Armed with John’s advice, we entered the park. Here’s Craig in front of Adventureland:
You may recall from the Disney World post that I refused to go on Splash Mountain last time because I don’t like big drops and Craig was all P.O.-ed about it because it’s his favorite ride and little kids go on it and it’s all in my head blah blah blah. So this time I decided just to go on right away without thinking too much about it. Here I am being very brave:
I saw my life flash before my eyes; I stared into the fiery face of death.
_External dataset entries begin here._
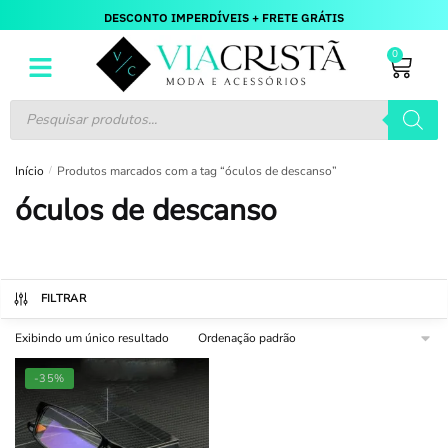
DESCONTO IMPERDÍVEIS + FRETE GRÁTIS
0
Início
/
Produtos marcados com a tag “óculos de descanso”
óculos de descanso
FILTRAR
Exibindo um único resultado
-35%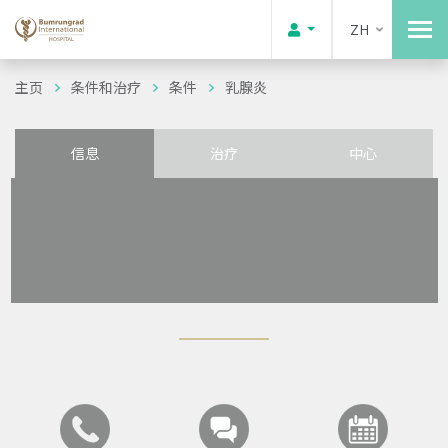
ZH
主页
条件和治疗
条件
乳腺炎
信息
治疗
中心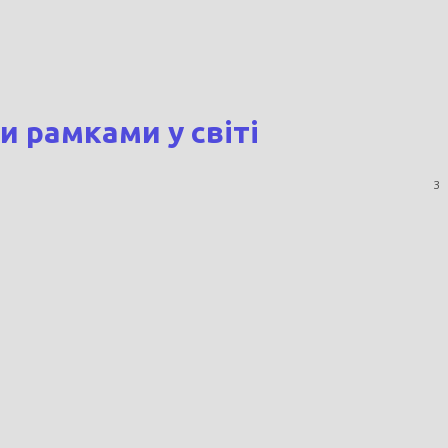
и рамками у світі
3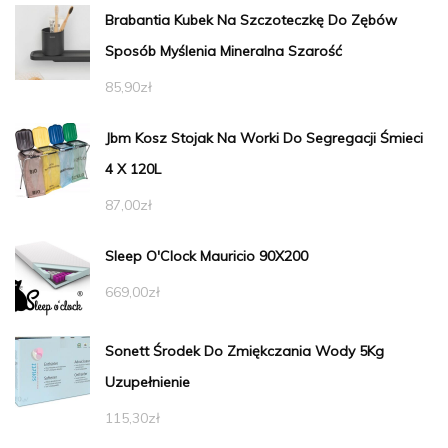
Brabantia Kubek Na Szczoteczkę Do Zębów
Sposób Myślenia Mineralna Szarość
85,90
zł
Jbm Kosz Stojak Na Worki Do Segregacji Śmieci
4 X 120L
87,00
zł
Sleep O'Clock Mauricio 90X200
669,00
zł
Sonett Środek Do Zmiękczania Wody 5Kg
Uzupełnienie
115,30
zł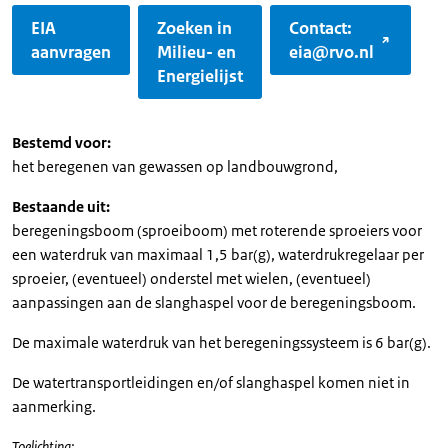
EIA
Zoeken in
Contact:
aanvragen
Milieu- en
eia@rvo.nl
Energielijst
Bestemd voor:
​het beregenen van gewassen op landbouwgrond,
Bestaande uit:
beregeningsboom (sproeiboom) met roterende sproeiers voor
een waterdruk van maximaal 1,5 bar(g), waterdrukregelaar per
sproeier, (eventueel) onderstel met wielen, (eventueel)
aanpassingen aan de slanghaspel voor de beregeningsboom.
De maximale waterdruk van het beregeningssysteem is 6 bar(g).
De watertransportleidingen en/of slanghaspel komen niet in
aanmerking.
Toelichting: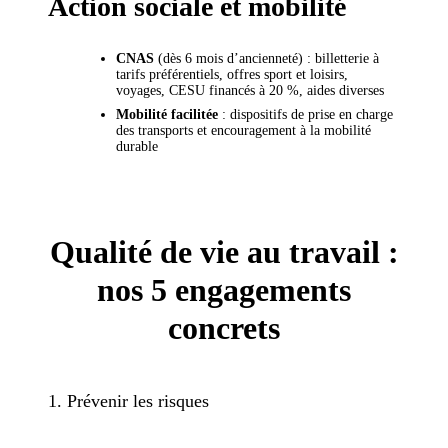
Action sociale et mobilité
CNAS
(dès 6 mois d’ancienneté) : billetterie à
tarifs préférentiels, offres sport et loisirs,
voyages, CESU financés à 20 %, aides diverses
Mobilité facilitée
: dispositifs de prise en charge
des transports et encouragement à la mobilité
durable
Qualité de vie au travail :
nos 5 engagements
concrets
1. Prévenir les risques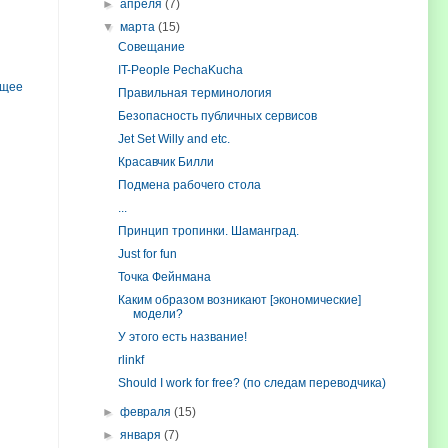
►
апреля
(7)
▼
марта
(15)
Совещание
IT-People PechaKucha
ущее
Правильная терминология
Безопасность публичных сервисов
Jet Set Willy and etc.
Красавчик Билли
Подмена рабочего стола
...
Принцип тропинки. Шаманград.
Just for fun
Точка Фейнмана
Каким образом возникают [экономические]
модели?
У этого есть название!
rlinkf
Should I work for free? (по следам переводчика)
►
февраля
(15)
►
января
(7)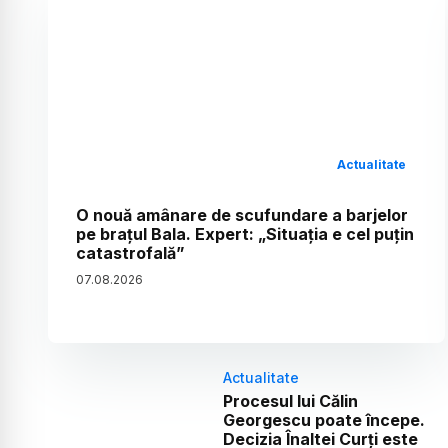
Actualitate
O nouă amânare de scufundare a barjelor
pe brațul Bala. Expert: „Situația e cel puțin
catastrofală”
07
.
08
.
2026
Actualitate
Procesul lui Călin
Georgescu poate începe.
Decizia Înaltei Curți este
Needless to say, after surviving that ordeal, I deserved a sandwich.
And so, heeding John’s advice, we went to the Hungry Bear (which is right next to Splash Mountain):
Here’s the menu for you to study:
It’s interesting and kind of cool that they prominently feature their fried green tomato sandwich. Considering that most Disney park-goers are expecting typical American fast food fare (hamburgers, chicken tenders, etc.) here they’re pushing a vegetable (well, technically a fruit) that may be fried, but it’s topped with a “jicama mango slaw” which is pretty healthy (if you ignore the remoulade and havarti). Plus, it’s served on a multi-grain roll.
So Craig and I both ordered one (he with a side of sweet potato fries, me with a side of coleslaw):
And you know what? This was a pretty good sandwich! It was smartly conceived (the fried tomato for crunch, the slaw for more crunch and acidity, the remoulade and cheese to bind it all together) and well executed. My only complaint was that the multi-grain roll was a little too big–it was all very bready–but that’s a minor quibble. And my side of slaw was tasty too:
So: well done, Disneyland. You’re stepping up your game!
Of course, you can’t go to a theme park and not eat something really bad for you. After making our way over to California Adventure (we got a two park pass):
We shared a churro while waiting to go on the Toy Story 3-D ride:
Then, after returning to Disneyland (we finished up there), we shared popcorn that was popped by the Rocketeer:
Our last ride was Space Mountain (which, for Halloween, becomes “Ghost Galaxy”). It may look like I’m smiling, but I was really dying on the inside:
After that, with the theme park closed (it closed at 8 PM but we didn’t get off the ride until 8:30) our only dinner options were in Downtown Disney. Which, actually, was pretty nice. After being on our feet all day, I was glad to sit down to a semi-civilized meal.
We chose this place, Naples Ristorante e Pizzeria:
This picture will give you a sense of the scene:
It reminded me of the kind of chain restaurants we would go to growing up in Boca Raton, Florida (Macaroni Grill-ish, to be specific). Craig and I shared a Caesar that wasn’t notable, but wasn’t bad either:
As for our pizza, we shared a large BBQ chicken pizza.
“Oh no,” I said after ordering it. “Maybe we should’ve ordered a more authentic Italian pizza.”
“Um,” said Craig. “You’re at an Italian-themed restaurant in Downtown Disney.”
He had a point. And the BBQ chicken pizza, as inauthentic as it was, totally hit the spot. It’s a very American innovation to put BBQ sauce and chicken and red onion and cilantro on a pizza. That doesn’t mean that it’s bad, though; it’s what America is all about. Putting our stamp on things.
And so it was that Craig and I ate our way around Disneyland. And thanks to our friend John, and a few smart moves on Disney’s part, we ate pretty well. Score another point for the west coast.